[[ Source data, beginning ]]

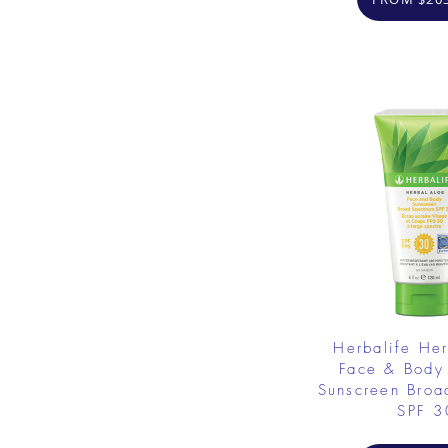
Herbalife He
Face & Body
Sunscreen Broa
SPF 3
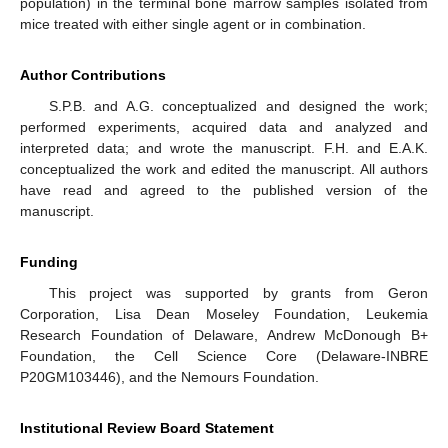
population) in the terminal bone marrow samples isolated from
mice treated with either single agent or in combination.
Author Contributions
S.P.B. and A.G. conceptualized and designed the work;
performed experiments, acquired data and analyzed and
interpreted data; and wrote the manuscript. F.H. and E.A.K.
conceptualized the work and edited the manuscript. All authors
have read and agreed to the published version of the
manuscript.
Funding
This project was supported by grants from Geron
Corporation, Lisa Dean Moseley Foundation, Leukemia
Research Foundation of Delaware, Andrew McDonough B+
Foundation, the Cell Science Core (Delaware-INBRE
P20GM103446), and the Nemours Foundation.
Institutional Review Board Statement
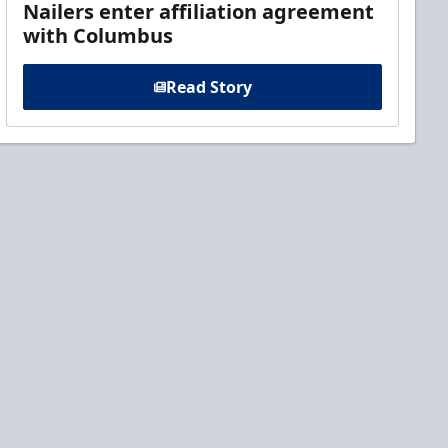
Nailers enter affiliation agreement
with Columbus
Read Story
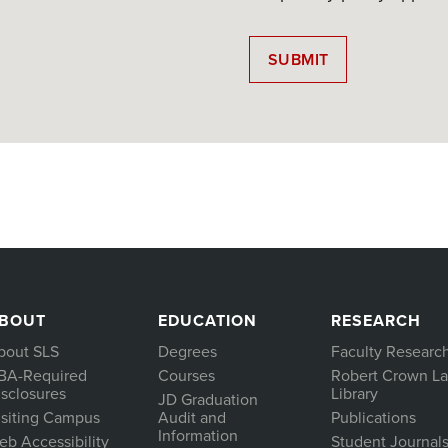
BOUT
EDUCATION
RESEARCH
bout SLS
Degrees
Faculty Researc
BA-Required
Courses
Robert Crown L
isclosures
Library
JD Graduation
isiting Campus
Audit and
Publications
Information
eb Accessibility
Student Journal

[[ Source data, end ]]
[[ Source data, beginning ]]

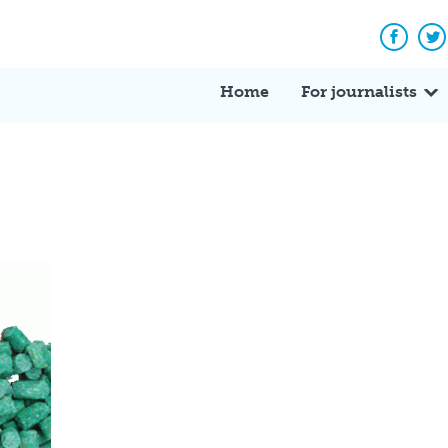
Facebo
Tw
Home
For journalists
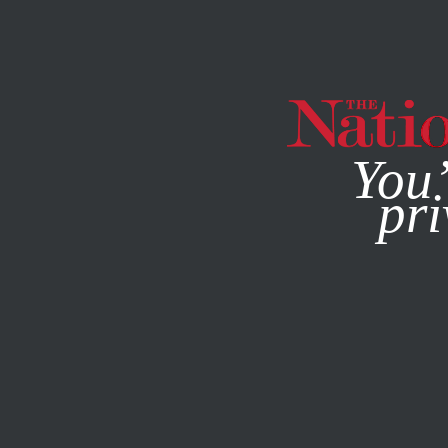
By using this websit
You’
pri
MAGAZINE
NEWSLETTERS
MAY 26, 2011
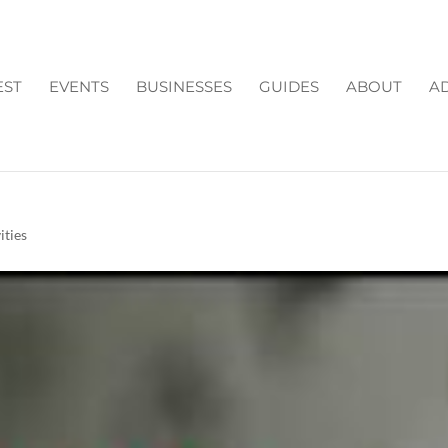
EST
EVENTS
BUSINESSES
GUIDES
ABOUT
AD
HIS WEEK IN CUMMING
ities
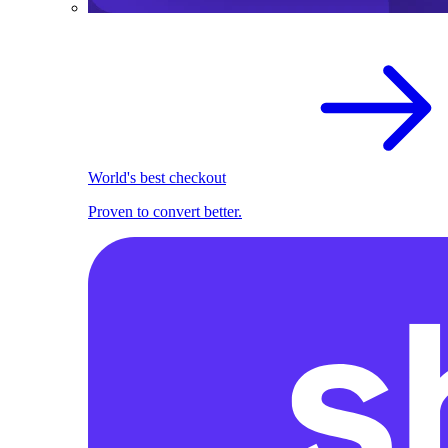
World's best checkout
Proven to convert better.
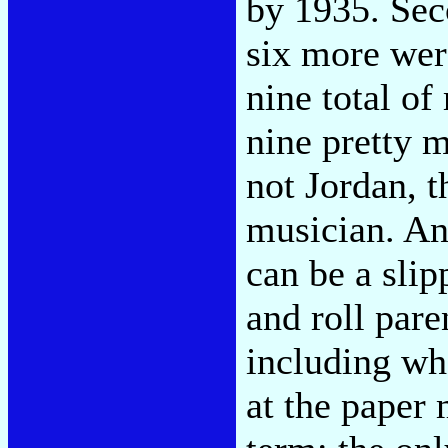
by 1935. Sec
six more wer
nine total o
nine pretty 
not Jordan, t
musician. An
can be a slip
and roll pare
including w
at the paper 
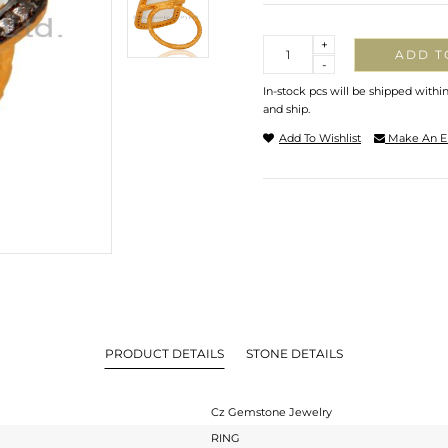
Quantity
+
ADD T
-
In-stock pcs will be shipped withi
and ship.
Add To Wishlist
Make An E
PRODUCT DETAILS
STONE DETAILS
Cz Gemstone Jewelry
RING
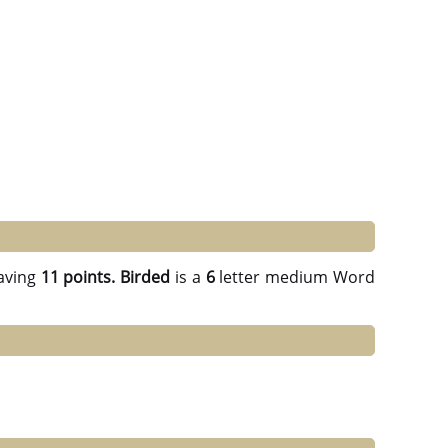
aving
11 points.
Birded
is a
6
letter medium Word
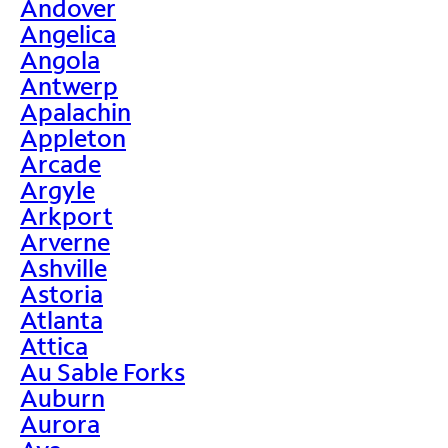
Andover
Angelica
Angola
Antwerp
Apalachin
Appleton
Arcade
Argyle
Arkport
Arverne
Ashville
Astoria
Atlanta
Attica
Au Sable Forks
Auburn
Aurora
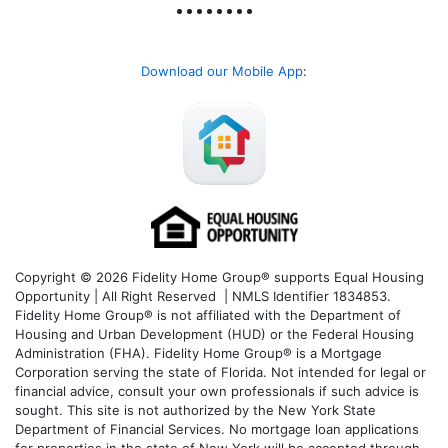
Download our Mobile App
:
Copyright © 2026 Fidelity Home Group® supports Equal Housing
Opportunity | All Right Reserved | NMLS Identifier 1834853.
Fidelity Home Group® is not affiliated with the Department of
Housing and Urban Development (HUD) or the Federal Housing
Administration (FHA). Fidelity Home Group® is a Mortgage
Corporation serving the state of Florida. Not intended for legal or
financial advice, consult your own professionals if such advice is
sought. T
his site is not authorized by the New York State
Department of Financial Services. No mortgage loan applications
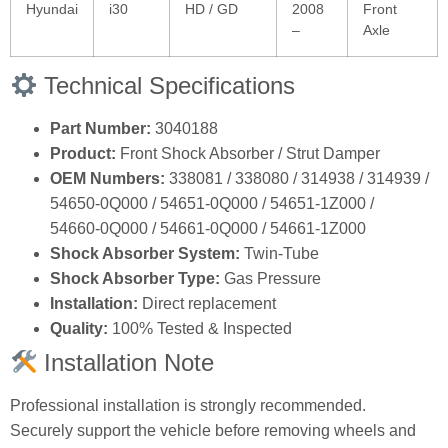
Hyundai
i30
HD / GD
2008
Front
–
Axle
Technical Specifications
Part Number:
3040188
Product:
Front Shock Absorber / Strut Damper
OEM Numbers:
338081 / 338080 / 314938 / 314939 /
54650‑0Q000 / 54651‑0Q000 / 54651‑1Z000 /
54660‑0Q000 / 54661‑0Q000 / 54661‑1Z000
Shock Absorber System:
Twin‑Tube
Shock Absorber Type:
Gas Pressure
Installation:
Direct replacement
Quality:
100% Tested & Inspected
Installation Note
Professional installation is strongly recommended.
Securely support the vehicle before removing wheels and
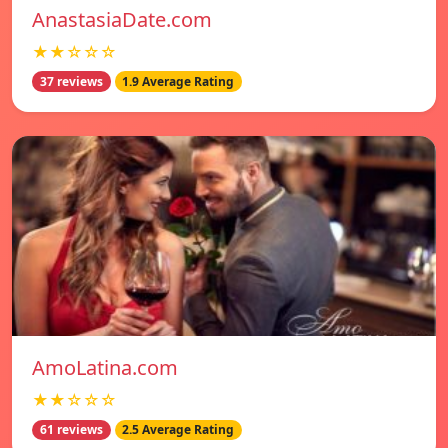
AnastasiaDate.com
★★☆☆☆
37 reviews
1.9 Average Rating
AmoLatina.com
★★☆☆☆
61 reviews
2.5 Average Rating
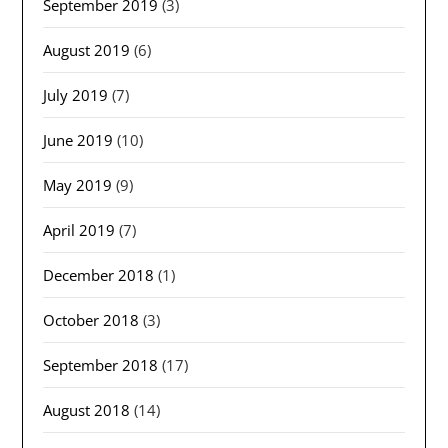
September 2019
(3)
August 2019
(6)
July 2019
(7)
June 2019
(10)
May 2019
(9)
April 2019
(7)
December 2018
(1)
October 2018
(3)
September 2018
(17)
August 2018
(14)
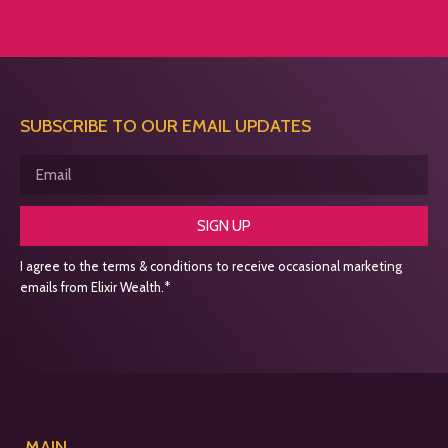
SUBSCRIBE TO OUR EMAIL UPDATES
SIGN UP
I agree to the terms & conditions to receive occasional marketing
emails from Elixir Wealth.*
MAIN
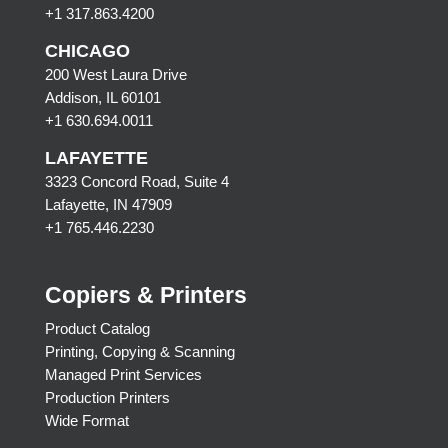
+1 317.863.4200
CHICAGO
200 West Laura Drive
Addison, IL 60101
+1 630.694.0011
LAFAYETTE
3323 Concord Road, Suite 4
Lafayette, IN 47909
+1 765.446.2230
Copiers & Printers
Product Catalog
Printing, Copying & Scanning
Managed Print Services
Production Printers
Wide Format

[[ Source data, end ]]

- Assignment
A word-for-word copy of the lines above from the one with "Lafayette, IN 47909" through the one with "Wide Format", inclusive, is the only output wanted.

- Expected output
Lafayette, IN 47909
+1 765.446.2230
Copiers & Printers
Product Catalog
Printing, Copying & Scanning
Managed Print Services
Production Printers
Wide Format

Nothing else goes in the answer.